Control Layers
Control layers are all about guiding generation with images. It’s a common term for technology like ControlNet or IP-Adapter.
Usage
Creating control layers is easy:
- Create a new layer or select an existing one.
- Click the button.
- Choose a control layer type.
You can switch the layer afterwards, and there is a slider which controls the guidance strength. Higher strength makes generated images stick to the control layer content more closely.
Generating control layers
At this point you might be wondering what to put into a control layer. A great way to discover is to automatically derive control layer content form an existing image. This is usually the opposite of what you’re trying to do (ie. generating an image with the guidance of control layer content). Here is how:
-
Create a control layer as described above.
-
Make sure you have an image currently visible on the canvas.
-
Click the
button.If the docker size is small, the button might be hidden inside the
. If there is no button, the control layer mode you selected doesn’t support it. Not all of them do. -
A new layer will be created with the control layer content. It also becomes the active layer.
Advanced options
The extended options provide more fine-grained control over the guidance strength:
- Strength: Weight of the additional embeddings or conditions.

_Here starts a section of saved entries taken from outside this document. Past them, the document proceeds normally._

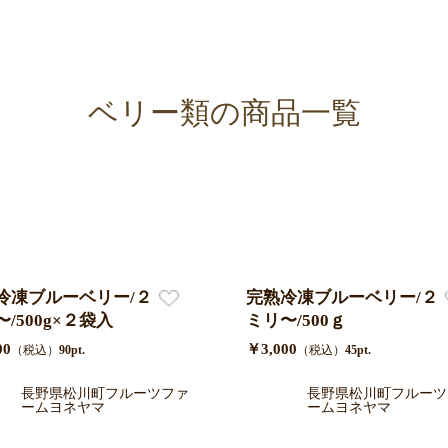
ベリー類の商品一覧
冷凍ブルーベリー/２L/16
完熟冷凍ブルーベリー/２L/
/500g×２袋入
ミリ〜/500ｇ
00
￥3,000
（税込）
90pt.
（税込）
45pt.
長野県松川町フルーツファ
長野県松川町フルーツ
ームヨネヤマ
ームヨネヤマ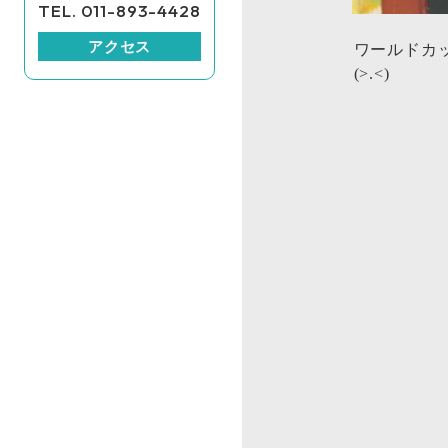
TEL. 011-893-4428
アクセス
ワールドカ
(>.<)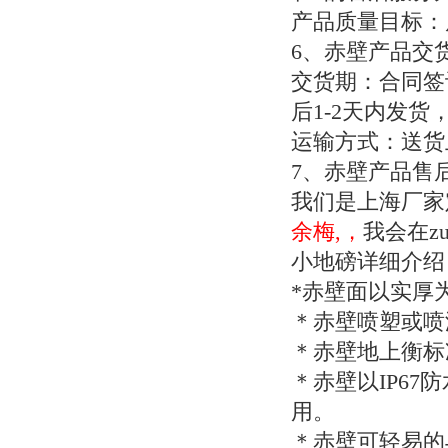
产品质量目标：
6
、赤壁产品交
交货期：合同签
后
1-2
天内发货
运输方式：送货
7
、赤壁产品售
我们是上海厂家
余梅,，
我会在z
小地磅详细介绍
*
赤壁面以实厚
＊赤壁喷塑或喷
＊赤壁地上衡标
＊赤壁以
IP67
防
用。
＊赤壁可轻易的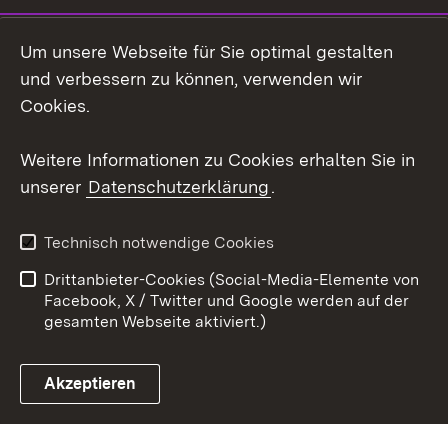
LinkedIn
Um unsere Webseite für Sie optimal gestalten
Mastodon
und verbessern zu können, verwenden wir
Cookies.
Youtube
Weitere Informationen zu Cookies erhalten Sie in
Zum 
unserer
Datenschutzerklärung
.
Kontakt
Datenschutz
Erklärung zur
Benutzungshinweise
Technisch notwendige Cookies
Barrierefreiheit
Drittanbieter-Cookies (Social-Media-Elemente von
Impressum
Cookies
Facebook, X / Twitter und Google werden auf der
gesamten Webseite aktiviert.)
Akzeptieren
Link zum Landesportal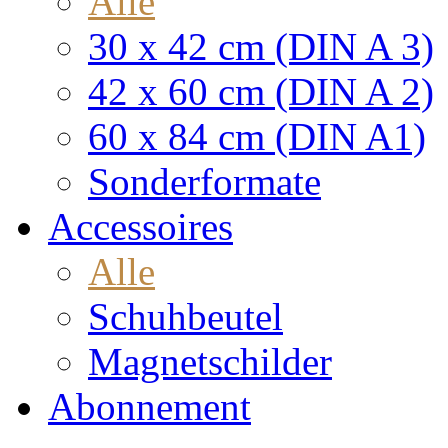
Alle
30 x 42 cm (DIN A 3)
42 x 60 cm (DIN A 2)
60 x 84 cm (DIN A1)
Sonderformate
Accessoires
Alle
Schuhbeutel
Magnetschilder
Abonnement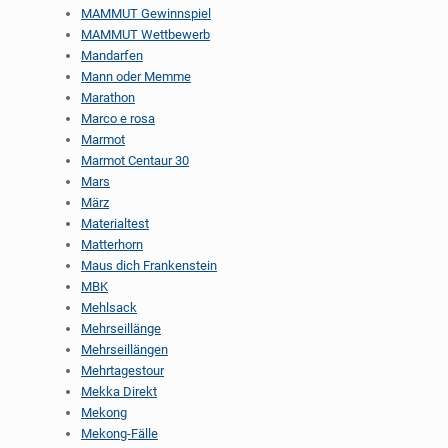
MAMMUT Gewinnspiel
MAMMUT Wettbewerb
Mandarfen
Mann oder Memme
Marathon
Marco e rosa
Marmot
Marmot Centaur 30
Mars
März
Materialtest
Matterhorn
Maus dich Frankenstein
MBK
Mehlsack
Mehrseillänge
Mehrseillängen
Mehrtagestour
Mekka Direkt
Mekong
Mekong-Fälle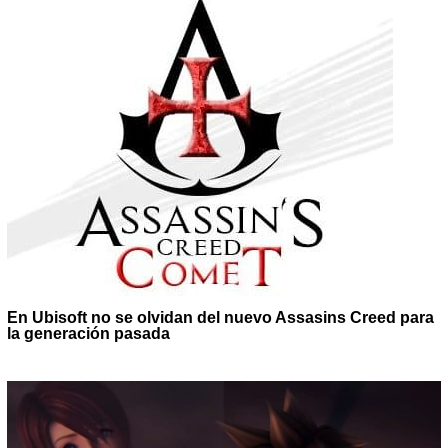
En Ubisoft no se olvidan del nuevo Assasins Creed para
la generación pasada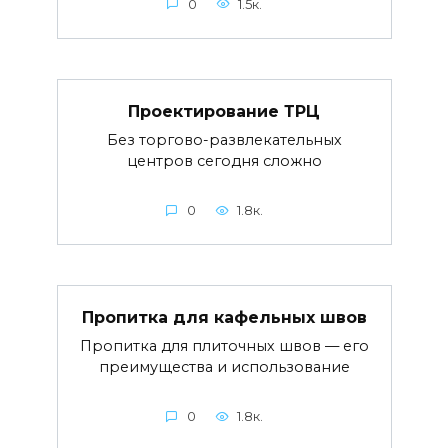
0
1.5к.
Проектирование ТРЦ
Без торгово-развлекательных
центров сегодня сложно
0
1.8к.
Пропитка для кафельных швов
Пропитка для плиточных швов — его
преимущества и использование
0
1.8к.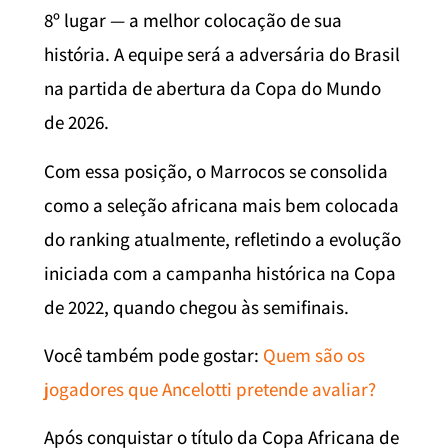
8º lugar — a melhor colocação de sua
história. A equipe será a adversária do Brasil
na partida de abertura da Copa do Mundo
de 2026.
Com essa posição, o Marrocos se consolida
como a seleção africana mais bem colocada
do ranking atualmente, refletindo a evolução
iniciada com a campanha histórica na Copa
de 2022, quando chegou às semifinais.
Você também pode gostar:
Quem são os
jogadores que Ancelotti pretende avaliar?
Após conquistar o título da Copa Africana de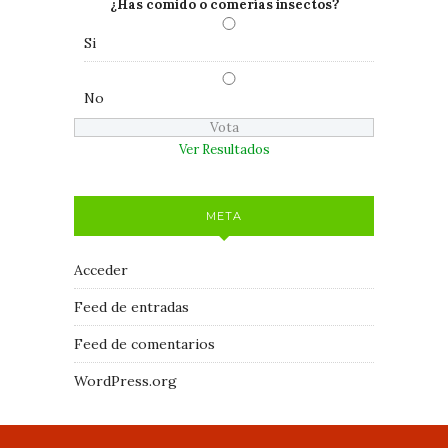
¿Has comido o comerías insectos?
Si
No
Ver Resultados
META
Acceder
Feed de entradas
Feed de comentarios
WordPress.org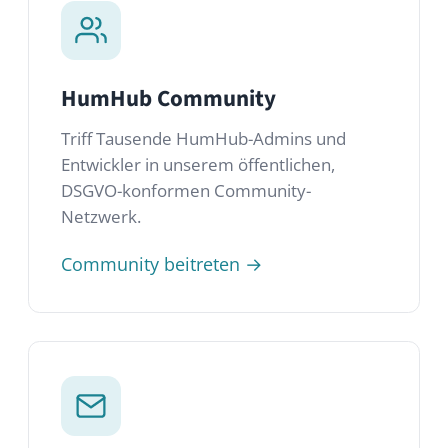
Newsletter
Erhalte Produkt-Updates, Release Notes
und Tipps direkt in dein Postfach.
Anmelden →
Häufig gestellte
Fragen
In unserem FAQ-Bereich findest du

- Range: The sampling step range in which the control layer is applied. This slider can be modified at the beginning and end. Diffusion happens in multiple steps. Setting eg. start to 0.2 and end to 0.7 means the first 20% of the steps happen without control layer guidance. The control layer will be active until 70% of the steps are done.
Control layer modes
The different modes can be broadly categorized into two groups.
Reference images
These modes use the control image similar to how text is used to guide generation. Subjects, color, style, etc. are taken from the control image and forged into something new. Control images can have a different size and format as the canvas: it is best to use square images. Details from high resolution images will likely be lost.
Reference
Subjects, composition, colors and style are taken from the control image. They influence the generated image similar to how text prompts do, allowing the model some freedom to deviate from the input.
Control Image
Generated Result
Style / Composition
Similar to reference, but focuses on taking only the style (or composition) from the control image. The distinction is not always very clear. Works best with SDXL.
Composition (control input) | + Style (control input) | Generated image |
---|---|---|
Face
Replicates facial features from the control image. Input must be a cropped image of a face. It’s best not to crop too closely, a bit of padding is fine.
Control Image
Generated Result
Structural images
The control image has a per-pixel correspondence to the generated image. It should be the same size of the canvas. Elements of the control image will appear in the generated image in the exact same position (or at least close).
Scribble
Scribble, line art, and soft edge use sketches and lines as input. These can be generated or drawn by hand.
Control Image
Generated Result
Line Art
Control Image
Generated Result
Soft Edge
Control Image
Generated Result
Canny Edge
Canny edge input is usually generated from existing images using the Canny edge detection filter.
Control Image
Generated Result
Depth
Depth and normal maps can be rendered from 3D scenes in software like Blender.
Control Image
Generated Result
Normal
Control Image
Generated Result
Pose
Pose uses OpenPose stick figures to represent persons. It can be edited with Krita’s vector tools.
Control Image
Generated Result
Segmentation
Control Image
Generated Result
Unblur
The control input is a blurred version of an image. At high strength the result will be very similar to the input, but less blurry (if resolution allows). In combination with advanced options this can also be used to generate faithful copies of an image while allowing certain limited modifications.
Control Image
Generated Result
Stencil
The input is a black and white image. It acts as a pattern which is imprinted on the generated image. Originally this was used for creative ways to represent QR codes.
Control Image
Generated Result
Hint: Stepping away from the screen or squinting might help to see the effect.